%%

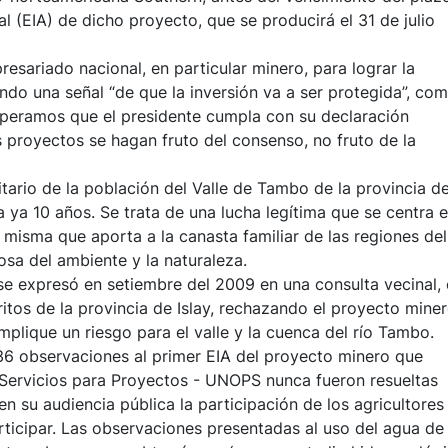
 (EIA) de dicho proyecto, que se producirá el 31 de julio
esariado nacional, en particular minero, para lograr la
ndo una señal “de que la inversión va a ser protegida”, co
speramos que el presidente cumpla con su declaración
 proyectos se hagan fruto del consenso, no fruto de la
ario de la población del Valle de Tambo de la provincia d
a ya 10 años. Se trata de una lucha legítima que se centra e
 misma que aporta a la canasta familiar de las regiones del
sa del ambiente y la naturaleza.
 se expresó en setiembre del 2009 en una consulta vecinal,
ritos de la provincia de Islay, rechazando el proyecto mine
mplique un riesgo para el valle y la cuenca del río Tambo.
36 observaciones al primer EIA del proyecto minero que
 Servicios para Proyectos - UNOPS nunca fueron resueltas
 su audiencia pública la participación de los agricultores
articipar. Las observaciones presentadas al uso del agua de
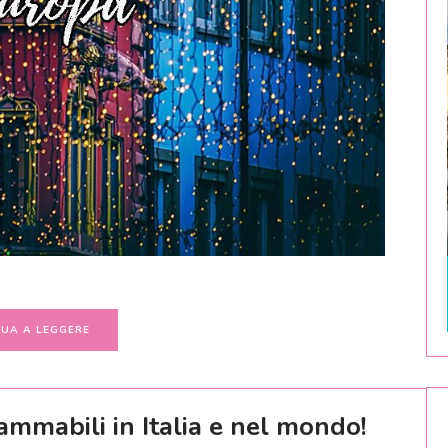
UA A LEGGERE
ammabili in Italia e nel mondo!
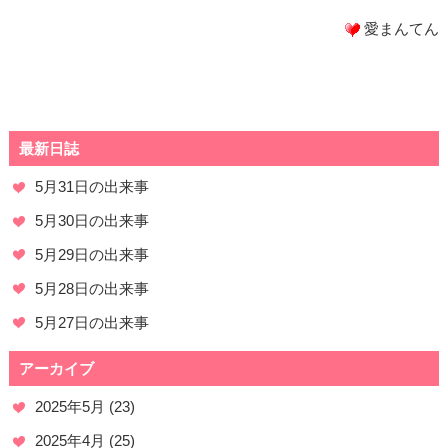
愛まんてん
最新日誌
5月31日の出来事
5月30日の出来事
5月29日の出来事
5月28日の出来事
5月27日の出来事
アーカイブ
2025年5月
(23)
2025年4月
(25)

%%

■ WHAT YOU HAVE TO DO:
If a line holds an image, leave the image out; retype everything else in the entries exactly.

■ RESPONSE TO THIS EXERCISE:
 (EIA) de dicho proyecto, que se producirá el 31 de julio
esariado nacional, en particular minero, para lograr la
ndo una señal “de que la inversión va a ser protegida”, co
speramos que el presidente cumpla con su declaración
 proyectos se hagan fruto del consenso, no fruto de la
ario de la población del Valle de Tambo de la provincia d
a ya 10 años. Se trata de una lucha legítima que se centra e
 misma que aporta a la canasta familiar de las regiones del
sa del ambiente y la naturaleza.
 se expresó en setiembre del 2009 en una consulta vecinal,
ritos de la provincia de Islay, rechazando el proyecto mine
mplique un riesgo para el valle y la cuenca del río Tambo.
36 observaciones al primer EIA del proyecto minero que
 Servicios para Proyectos - UNOPS nunca fueron resueltas
 su audiencia pública la participación de los agricultores
articipar. Las observaciones presentadas al uso del agua de
UA A LEGGERE
ammabili in Italia e nel mondo!
愛まんてん
最新日誌
5月31日の出来事
5月30日の出来事
5月29日の出来事
5月28日の出来事
5月27日の出来事
アーカイブ
2025年5月
(23)
2025年4月
(25)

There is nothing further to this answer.